WHAT THE EXERCISE ASKS: Scan the material below and copy every line holding the word "Limited".

TASK INPUT:

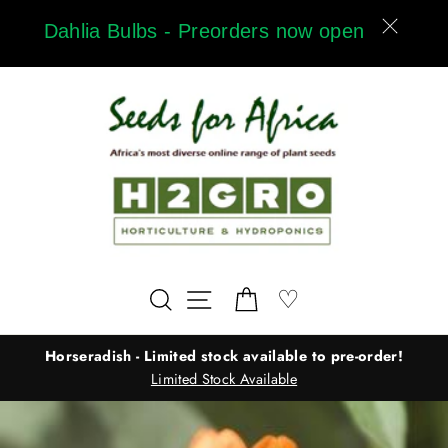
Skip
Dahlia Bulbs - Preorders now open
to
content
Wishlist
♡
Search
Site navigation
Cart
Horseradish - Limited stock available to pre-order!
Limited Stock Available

...

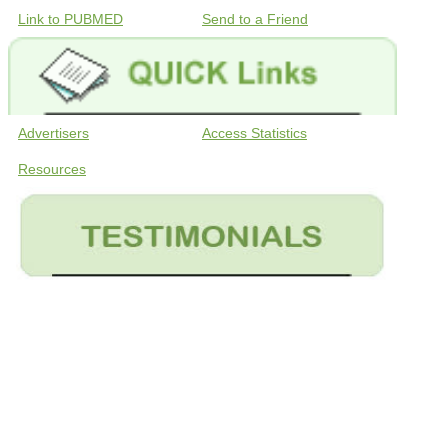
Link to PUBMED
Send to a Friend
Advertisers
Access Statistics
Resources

TASK SOLUTION:
Horseradish - Limited stock available to pre-order!
Limited Stock Available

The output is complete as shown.